Problem requirements
If pictures appear among the lines below, leave them out while you return exactly the lines from the one with "riage Couple with ‘Shoot-on-Sight’ Order" through the one with "strong valuations".

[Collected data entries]
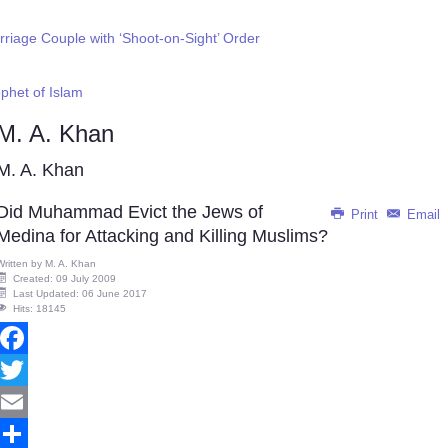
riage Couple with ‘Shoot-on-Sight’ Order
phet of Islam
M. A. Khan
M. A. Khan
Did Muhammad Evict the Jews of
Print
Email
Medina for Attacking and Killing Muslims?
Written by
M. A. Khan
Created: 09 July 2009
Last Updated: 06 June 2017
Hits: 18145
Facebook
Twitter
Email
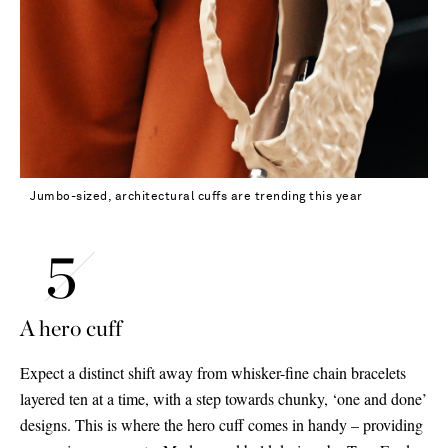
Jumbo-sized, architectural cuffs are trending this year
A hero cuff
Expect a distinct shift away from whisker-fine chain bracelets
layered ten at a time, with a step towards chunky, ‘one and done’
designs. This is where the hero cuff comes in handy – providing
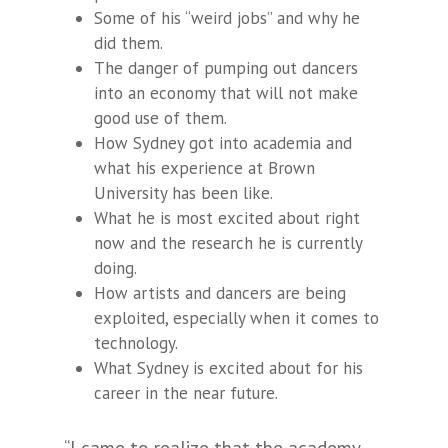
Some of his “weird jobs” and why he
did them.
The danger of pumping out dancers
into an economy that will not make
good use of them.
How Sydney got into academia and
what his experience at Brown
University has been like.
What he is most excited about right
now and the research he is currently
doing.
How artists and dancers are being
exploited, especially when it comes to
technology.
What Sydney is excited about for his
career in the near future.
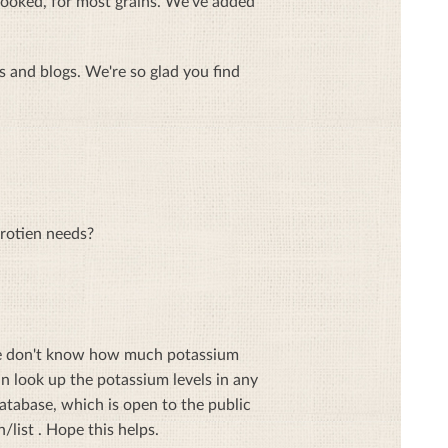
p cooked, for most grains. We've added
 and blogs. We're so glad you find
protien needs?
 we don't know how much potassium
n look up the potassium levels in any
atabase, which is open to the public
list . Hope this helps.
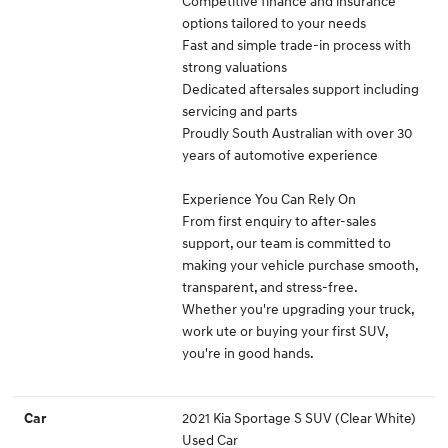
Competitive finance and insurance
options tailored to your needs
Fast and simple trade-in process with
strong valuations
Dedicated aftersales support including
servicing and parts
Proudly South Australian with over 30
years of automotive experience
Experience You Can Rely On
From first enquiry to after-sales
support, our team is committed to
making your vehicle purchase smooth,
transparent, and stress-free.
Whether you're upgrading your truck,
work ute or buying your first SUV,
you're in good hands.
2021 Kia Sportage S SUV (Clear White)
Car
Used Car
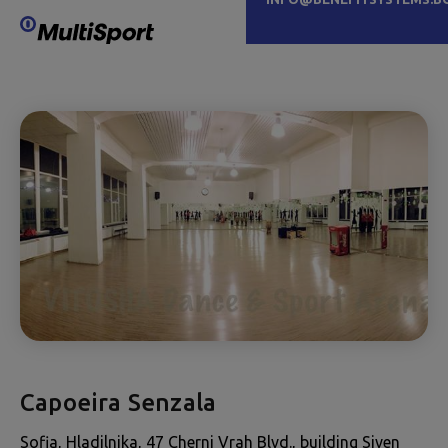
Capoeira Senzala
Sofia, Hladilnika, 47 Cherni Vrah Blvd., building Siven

--

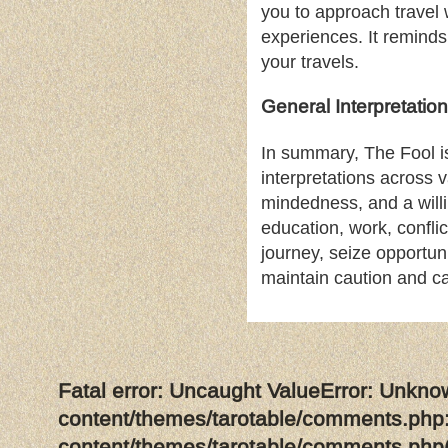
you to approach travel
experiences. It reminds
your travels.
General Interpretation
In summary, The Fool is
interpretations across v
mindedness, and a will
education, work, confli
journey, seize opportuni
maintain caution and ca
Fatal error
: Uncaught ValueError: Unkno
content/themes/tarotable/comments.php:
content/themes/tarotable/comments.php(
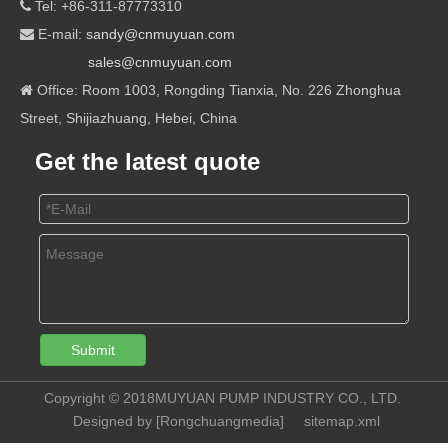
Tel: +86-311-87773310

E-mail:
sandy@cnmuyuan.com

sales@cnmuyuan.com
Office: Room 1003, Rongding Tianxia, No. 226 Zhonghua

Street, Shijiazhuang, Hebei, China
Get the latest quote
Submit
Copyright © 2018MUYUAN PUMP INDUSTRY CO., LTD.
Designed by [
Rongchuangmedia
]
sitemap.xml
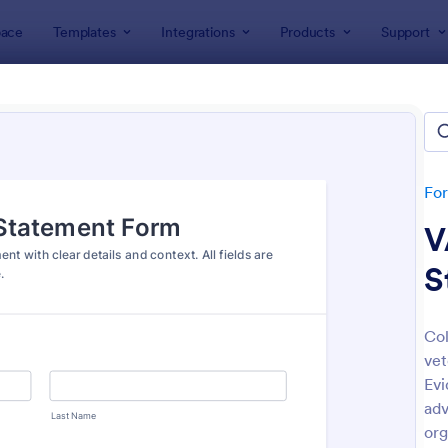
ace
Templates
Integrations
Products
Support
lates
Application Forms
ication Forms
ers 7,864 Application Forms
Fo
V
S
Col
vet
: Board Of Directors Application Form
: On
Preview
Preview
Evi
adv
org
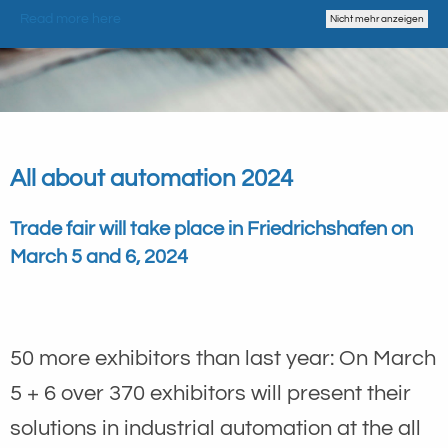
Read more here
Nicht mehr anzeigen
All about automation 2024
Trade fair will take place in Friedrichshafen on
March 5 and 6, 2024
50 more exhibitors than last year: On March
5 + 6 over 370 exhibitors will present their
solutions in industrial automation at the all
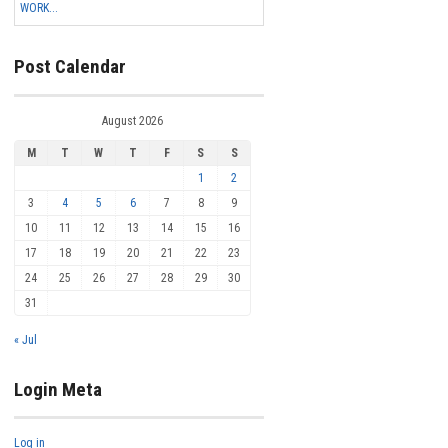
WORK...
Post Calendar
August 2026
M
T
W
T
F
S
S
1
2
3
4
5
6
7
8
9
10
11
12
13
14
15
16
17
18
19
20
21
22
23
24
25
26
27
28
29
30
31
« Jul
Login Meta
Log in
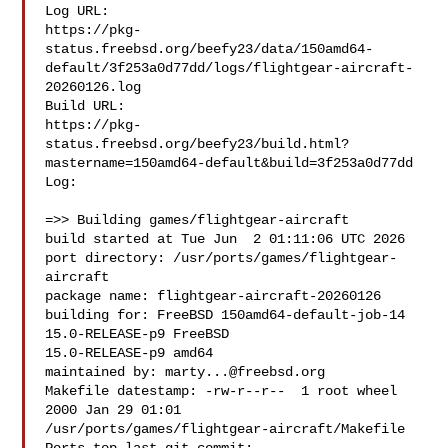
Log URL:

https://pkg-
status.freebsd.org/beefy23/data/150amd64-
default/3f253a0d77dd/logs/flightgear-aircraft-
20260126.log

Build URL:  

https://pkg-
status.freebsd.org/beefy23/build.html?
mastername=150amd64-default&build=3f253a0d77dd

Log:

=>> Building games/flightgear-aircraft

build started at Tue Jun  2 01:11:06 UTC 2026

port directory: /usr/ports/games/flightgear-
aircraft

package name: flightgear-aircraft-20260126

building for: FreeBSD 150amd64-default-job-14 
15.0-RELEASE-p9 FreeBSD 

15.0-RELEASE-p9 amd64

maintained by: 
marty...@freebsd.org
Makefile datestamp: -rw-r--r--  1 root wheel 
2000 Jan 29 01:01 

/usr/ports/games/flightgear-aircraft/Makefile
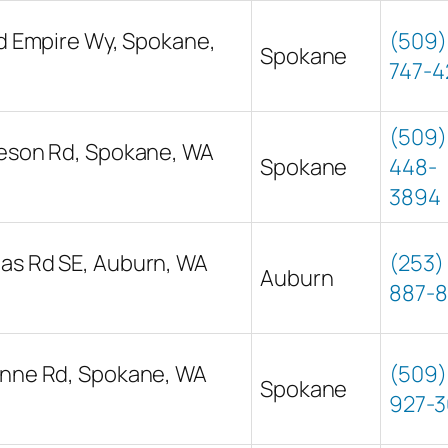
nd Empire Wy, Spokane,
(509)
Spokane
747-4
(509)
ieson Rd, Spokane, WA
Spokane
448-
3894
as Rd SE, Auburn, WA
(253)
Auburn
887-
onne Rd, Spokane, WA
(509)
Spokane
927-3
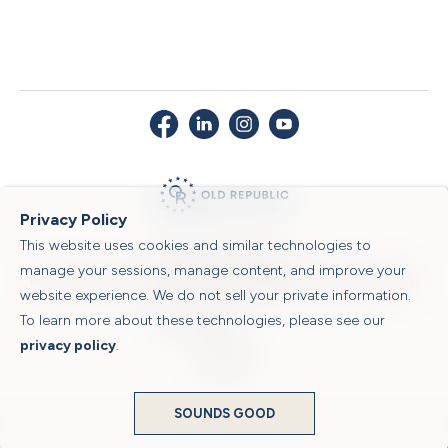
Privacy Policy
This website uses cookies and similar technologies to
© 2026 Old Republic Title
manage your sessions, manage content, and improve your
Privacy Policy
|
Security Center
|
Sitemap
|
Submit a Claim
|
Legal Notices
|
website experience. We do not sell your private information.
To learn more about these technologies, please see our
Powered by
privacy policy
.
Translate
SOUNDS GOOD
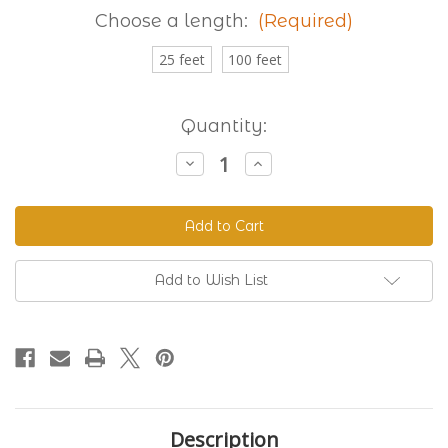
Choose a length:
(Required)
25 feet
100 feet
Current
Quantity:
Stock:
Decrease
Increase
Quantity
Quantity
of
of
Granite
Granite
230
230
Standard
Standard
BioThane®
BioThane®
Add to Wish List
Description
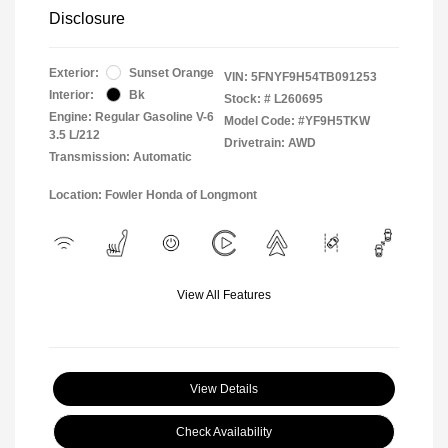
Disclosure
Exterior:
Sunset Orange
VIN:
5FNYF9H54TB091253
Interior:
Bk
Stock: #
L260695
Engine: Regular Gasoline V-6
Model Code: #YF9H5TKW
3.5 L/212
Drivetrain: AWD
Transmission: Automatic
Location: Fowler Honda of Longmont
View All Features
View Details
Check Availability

==

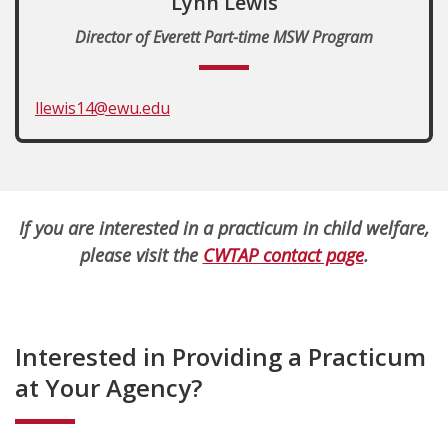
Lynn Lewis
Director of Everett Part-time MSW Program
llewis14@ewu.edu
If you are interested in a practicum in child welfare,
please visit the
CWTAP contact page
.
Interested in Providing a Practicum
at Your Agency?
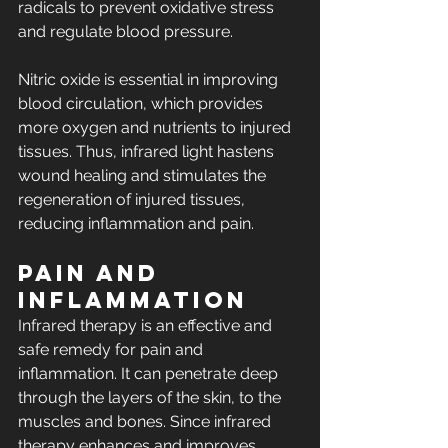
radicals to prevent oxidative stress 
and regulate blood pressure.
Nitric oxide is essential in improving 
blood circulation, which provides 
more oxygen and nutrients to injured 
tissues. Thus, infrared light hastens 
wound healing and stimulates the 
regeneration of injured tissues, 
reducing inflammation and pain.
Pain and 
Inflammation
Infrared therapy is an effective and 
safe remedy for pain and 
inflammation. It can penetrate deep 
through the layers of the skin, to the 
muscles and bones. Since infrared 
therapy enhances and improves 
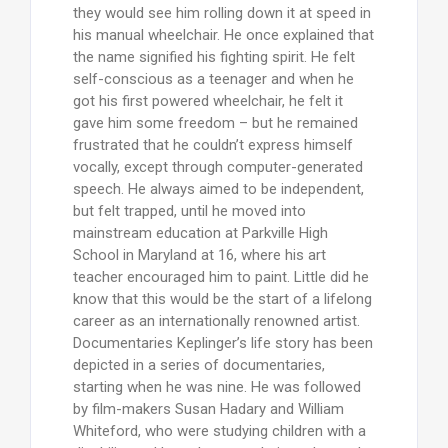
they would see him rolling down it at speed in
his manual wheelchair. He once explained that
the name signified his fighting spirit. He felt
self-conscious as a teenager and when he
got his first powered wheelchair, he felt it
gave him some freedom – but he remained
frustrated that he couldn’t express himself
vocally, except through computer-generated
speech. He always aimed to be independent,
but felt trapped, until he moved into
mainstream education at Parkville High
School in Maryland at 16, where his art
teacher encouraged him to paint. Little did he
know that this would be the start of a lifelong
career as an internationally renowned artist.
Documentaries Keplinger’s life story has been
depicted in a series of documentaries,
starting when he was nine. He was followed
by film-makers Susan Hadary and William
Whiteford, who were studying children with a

Expected answer
riage Couple with ‘Shoot-on-Sight’ Order
phet of Islam
M. A. Khan
M. A. Khan
Did Muhammad Evict the Jews of
Print
Email
Medina for Attacking and Killing Muslims?
Written by
M. A. Khan
Created: 09 July 2009
Last Updated: 06 June 2017
Hits: 18145
Facebook
Twitter
Email
Jumbo-sized, architectural cuffs are trending this year
A hero cuff
Expect a distinct shift away from whisker-fine chain bracelets
layered ten at a time, with a step towards chunky, ‘one and done’
designs. This is where the hero cuff comes in handy – providing
Some of his “weird jobs” and why he
did them.
The danger of pumping out dancers
into an economy that will not make
good use of them.
How Sydney got into academia and
what his experience at Brown
University has been like.
What he is most excited about right
now and the research he is currently
doing.
How artists and dancers are being
exploited, especially when it comes to
technology.
What Sydney is excited about for his
career in the near future.
p cooked, for most grains. We've added
 and blogs. We're so glad you find
protien needs?
 we don't know how much potassium
n look up the potassium levels in any
atabase, which is open to the public
list . Hope this helps.
Competitive finance and insurance
options tailored to your needs
Fast and simple trade-in process with
strong valuations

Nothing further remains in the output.